I would be surprised if this aspect of the case – although wonky – doesn’t get appealed. My read of how regulatory effectiveness got stitched together with discrimination is from the very particular context of a string of cases against US consumer protection measures. In those cases (Tuna-Dolphin II, COOL, and Clove Cigarettes), the challenged measures were deemed to be technical standards falling under the WTO’s TBT agreement.

That pact – one of 17 at the WTO – does not have a general exception or defense from complying. I think WTO adjudicators saw that as a glaring omission in the treaty drafting, and so effectively cobbled one in. They found that technical standards that otherwise violate TBT rules are allowed so long as the “detrimental impacts on competitive opportunities stem[] exclusively from legitimate regulatory distinctions”. I’ve found this an impossible test to meet, so I gave it an impossibly pronounceable acronym: DIOCOSEFLRD.

The GATS, in contrast, does have a general exception. In my humble opinion, it is was unnecessary for the panel to consider – at the stage of establishing a violation of MFN – whether the anti tax haven regulations worked or not. Indeed, that’s something better to evaluate in the context of an explicit exception to the agreement.

In short, it’s a quirky case of the panel having a noble intention (recognizing importance of regulation to services trade and wanting to give a margin of deference), but this actually becoming redundant at best, counterproductive at worst.

Revenge of the Quantitative

The panel described COC as a “qualitative” approach to discrimination. Presumably, discrimination would be harder to prove under a quantitative approach – as it would have to be identifiable, substantial and systematic.

But the weird thing is that the panel does switch over to a quantitative approach in its assessment of whether Argentina could invoke defense provisions. As I wrote here, Argentina would have had to show that the impact on trade was quantitatively minimal to qualify for a number of the GATS defenses.

It would seem preferable to not import a trade restrictiveness test into the defense, but instead have a clear such test in establishing the initial violation. Or be qualitative in both, or quantitative in both.
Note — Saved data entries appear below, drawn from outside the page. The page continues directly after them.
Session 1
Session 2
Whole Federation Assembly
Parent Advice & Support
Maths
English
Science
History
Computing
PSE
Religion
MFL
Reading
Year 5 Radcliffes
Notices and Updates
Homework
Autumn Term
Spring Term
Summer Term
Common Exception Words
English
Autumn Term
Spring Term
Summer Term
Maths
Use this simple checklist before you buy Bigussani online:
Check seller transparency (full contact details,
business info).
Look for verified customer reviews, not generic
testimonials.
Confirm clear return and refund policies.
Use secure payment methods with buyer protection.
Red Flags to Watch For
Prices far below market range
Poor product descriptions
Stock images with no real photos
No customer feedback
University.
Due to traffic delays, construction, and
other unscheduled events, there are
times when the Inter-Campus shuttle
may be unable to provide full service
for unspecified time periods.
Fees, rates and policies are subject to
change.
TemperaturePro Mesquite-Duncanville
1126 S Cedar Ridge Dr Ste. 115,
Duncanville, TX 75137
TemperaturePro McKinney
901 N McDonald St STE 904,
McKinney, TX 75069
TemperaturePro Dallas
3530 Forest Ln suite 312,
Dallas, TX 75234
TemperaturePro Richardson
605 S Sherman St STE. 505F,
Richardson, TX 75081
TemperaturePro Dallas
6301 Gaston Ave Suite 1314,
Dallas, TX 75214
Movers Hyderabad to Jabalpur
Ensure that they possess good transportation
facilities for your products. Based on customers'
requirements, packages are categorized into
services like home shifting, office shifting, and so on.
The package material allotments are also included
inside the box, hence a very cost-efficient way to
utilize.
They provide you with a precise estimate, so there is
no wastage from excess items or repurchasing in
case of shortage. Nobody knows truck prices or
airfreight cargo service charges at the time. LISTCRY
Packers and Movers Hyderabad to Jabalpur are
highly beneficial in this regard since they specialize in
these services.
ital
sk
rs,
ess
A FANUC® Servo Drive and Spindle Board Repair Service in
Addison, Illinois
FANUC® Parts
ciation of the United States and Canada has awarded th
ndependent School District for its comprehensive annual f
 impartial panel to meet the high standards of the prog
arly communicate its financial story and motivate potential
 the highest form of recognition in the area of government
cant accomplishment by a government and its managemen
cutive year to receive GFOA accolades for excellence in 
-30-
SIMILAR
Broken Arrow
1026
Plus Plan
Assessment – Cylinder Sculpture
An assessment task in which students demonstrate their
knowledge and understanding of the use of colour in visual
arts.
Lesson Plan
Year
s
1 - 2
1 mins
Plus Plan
That ship has long since sailed in the jurisprudence, but it would be nice to see a change in the future.

As it turns out, the pane’s flip to the quantitative was not really that meaningful. The panel simply looked at the various rebuttable presumptions that Argentines wanting to do business in tax havens might have to face, and quickly noted that none of these was very economically important (paras. 7.719-7.724)

This would have been great information to present the reader on page 1!

Reading this WTO decision cost me a few hours of my life that I will never get back, but it cost the litigants, panelists and WTO system far more. Having a more consistent approach based on the most economically meaningful disputes would be a welcome improvement.

* The panel rushed through what services trade experts spend years learning: the different “modes of supply”. This refers to Mode 1 (ex: Consumer in Argentina buys services located in Panama), Mode 2 (Consumer in Argentina goes to Panama to consume goods), Mode 3 (Panamanian makes FDI in Argentina), and Mode 4 (Panamanian travels to Argentina to supply service).